Task requirements → Your answer must contain each line of the listing in which "Senior" appears, copied in full.

Supplied material →
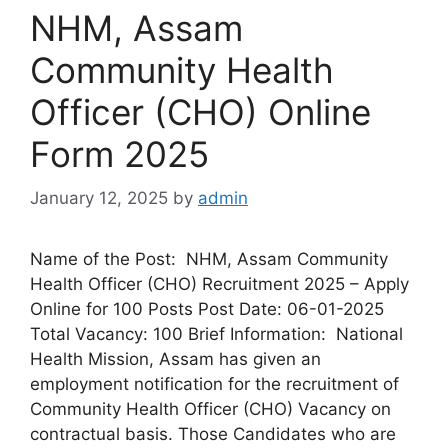
NHM, Assam
Community Health
Officer (CHO) Online
Form 2025
January 12, 2025
by
admin
Name of the Post: NHM, Assam Community
Health Officer (CHO) Recruitment 2025 – Apply
Online for 100 Posts Post Date: 06-01-2025
Total Vacancy: 100 Brief Information: National
Health Mission, Assam has given an
employment notification for the recruitment of
Community Health Officer (CHO) Vacancy on
contractual basis. Those Candidates who are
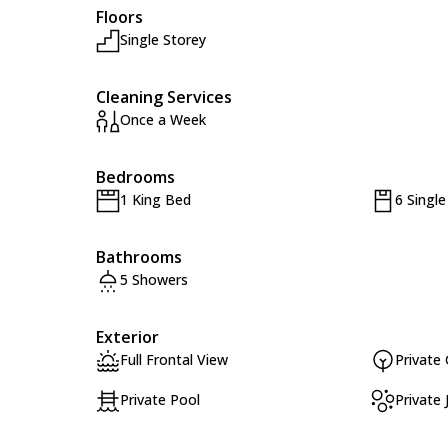
Floors
Single Storey
Cleaning Services
Once a Week
Bedrooms
1 King Bed
6 Singl
Bathrooms
5 Showers
Exterior
Full Frontal View
Private
Private Pool
Private 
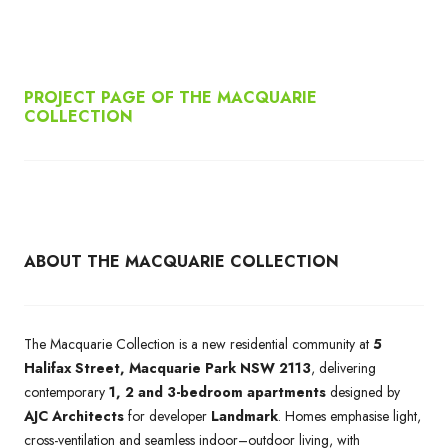
PROJECT PAGE OF THE MACQUARIE
COLLECTION
ABOUT THE MACQUARIE COLLECTION
The Macquarie Collection is a new residential community at
5
Halifax Street, Macquarie Park NSW 2113
, delivering
contemporary
1, 2 and 3-bedroom apartments
designed by
AJC Architects
for developer
Landmark
. Homes emphasise light,
cross-ventilation and seamless indoor–outdoor living, with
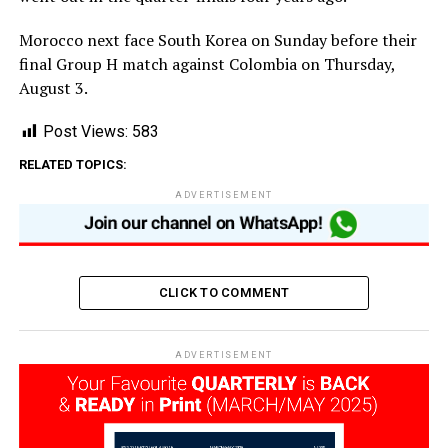
Morocco next face South Korea on Sunday before their
final Group H match against Colombia on Thursday,
August 3.
Post Views:
583
RELATED TOPICS:
ADVERTISEMENT
CLICK TO COMMENT
ADVERTISEMENT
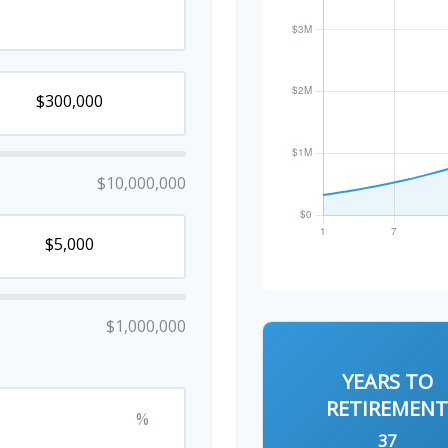
$10,000,000
$1,000,000
YEARS TO
RETIREMEN
%
37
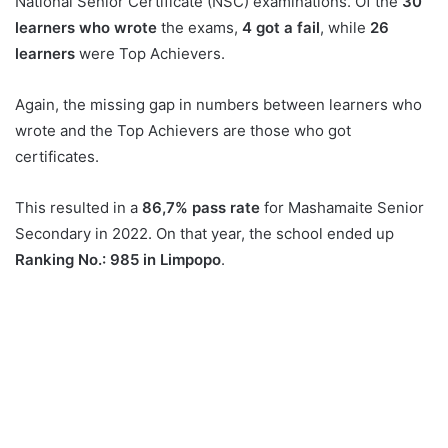
National Senior Certificate (NSC) examinations. Of the
30
learners who wrote
the exams,
4 got a fail
, while
26
learners
were Top Achievers.
Again, the missing gap in numbers between learners who
wrote and the Top Achievers are those who got
certificates.
This resulted in a
86,7% pass rate
for Mashamaite Senior
Secondary in 2022. On that year, the school ended up
Ranking No.: 985 in Limpopo
.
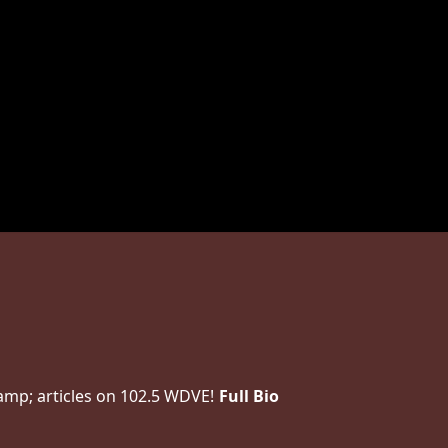
amp; articles on 102.5 WDVE!
Full Bio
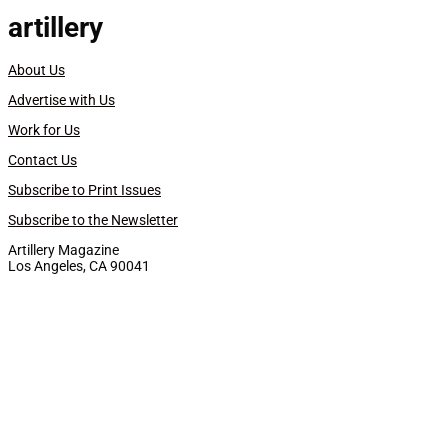
artillery
About Us
Advertise with Us
Work for Us
Contact Us
Subscribe to Print Issues
Subscribe to the Newsletter
Artillery Magazine
Los Angeles, CA 90041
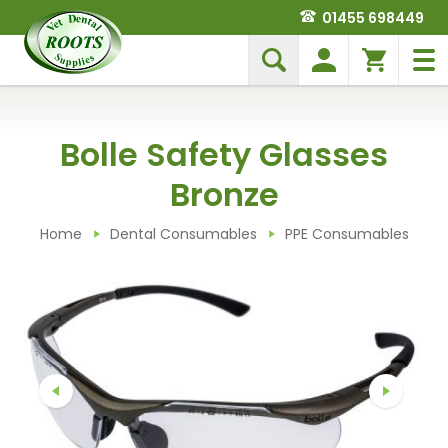
01455 698449
Bolle Safety Glasses
Bronze
Home
Dental Consumables
PPE Consumables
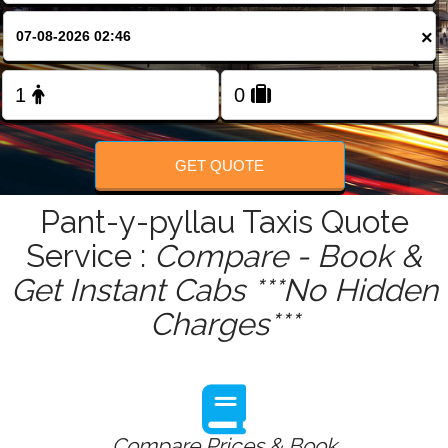
FOLLOW US
×
GET QUOTE
Pant-y-pyllau Taxis Quote
Service :
Compare - Book &
Get Instant Cabs ***No Hidden
Charges***
Compare Prices & Book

Completed exercise →
National Senior Certificate (NSC) examinations. Of the
for Mashamaite Senior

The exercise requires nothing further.